Heat the olive oil in a large skillet over medium-high heat.
Add the diced onion and sliced celery. Cook, stirring often, until the vegetables begin to brown, about 5 minutes.
Add the minced garlic and cook for about 30 seconds, just until fragrant.
Remove the skillet from the heat and stir in the chili powder, cumin, and dried oregano.
In a large bowl, combine the cooked white rice, pinto beans, corn, diced tomato, minced chipotle pepper, and the onion-celery mixture.
Season the filling with salt and black pepper to taste, then stir until everything is evenly combined.
Cut the tops off the bell peppers and remove the seeds and pith.
Spoon the rice mixture into each pepper, packing it lightly so the peppers stay full but not tightly compressed.
If using pepper jack cheese inside the peppers, fill each pepper halfway, add a little shredded cheese, then continue filling to the top. Do not add cheese on top yet.
Place the stuffed bell peppers upright in the slow cooker.

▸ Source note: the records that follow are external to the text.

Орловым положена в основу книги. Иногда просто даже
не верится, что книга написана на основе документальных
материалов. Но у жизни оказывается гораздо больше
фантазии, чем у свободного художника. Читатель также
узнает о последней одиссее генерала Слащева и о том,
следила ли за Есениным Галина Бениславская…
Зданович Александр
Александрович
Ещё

Pour water around the peppers until it reaches about 1/2 inch up the sides, being careful not to pour water into the peppers.
Cover and cook on low for 3 1/2 to 4 hours, until the peppers are easily pierced with a fork but still hold their shape.

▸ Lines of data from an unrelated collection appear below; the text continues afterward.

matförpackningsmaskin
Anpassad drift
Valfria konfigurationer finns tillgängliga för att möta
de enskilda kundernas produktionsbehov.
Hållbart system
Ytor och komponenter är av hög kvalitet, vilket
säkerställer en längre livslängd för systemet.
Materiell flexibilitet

If you prefer peppers with a little more bite, cook closer to 3 1/2 hours. For softer peppers, cook closer to 4 hours.
During the last 15 minutes of cooking, add shredded pepper jack cheese on top if desired. Cover again and cook until melted.
Remove the peppers from the slow cooker with tongs.
Spoon 1 to 2 tablespoons of enchilada sauce over the top of each pepper and serve immediately, with extra enchilada sauce and optional cheese on the side.